__HOW TO COMPLETE THIS TASK__. Lines in the following data that contain the string "кулинарное" are to be counted. Report only their number.

__INFORMATION SUPPLIED__.
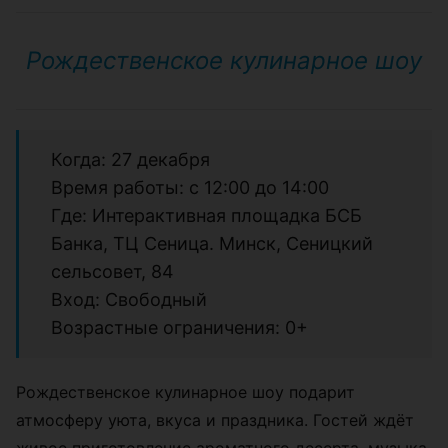
Рождественское кулинарное шоу
Когда: 27 декабря
Время работы: с 12:00 до 14:00
Где: Интерактивная площадка БСБ
Банка, ТЦ Сеница. Минск, Сеницкий
сельсовет, 84
Вход: Свободный
Возрастные ограничения: 0+
Рождественское кулинарное шоу подарит
атмосферу уюта, вкуса и праздника. Гостей ждёт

__ANSWER TO THE PROBLEM__. 2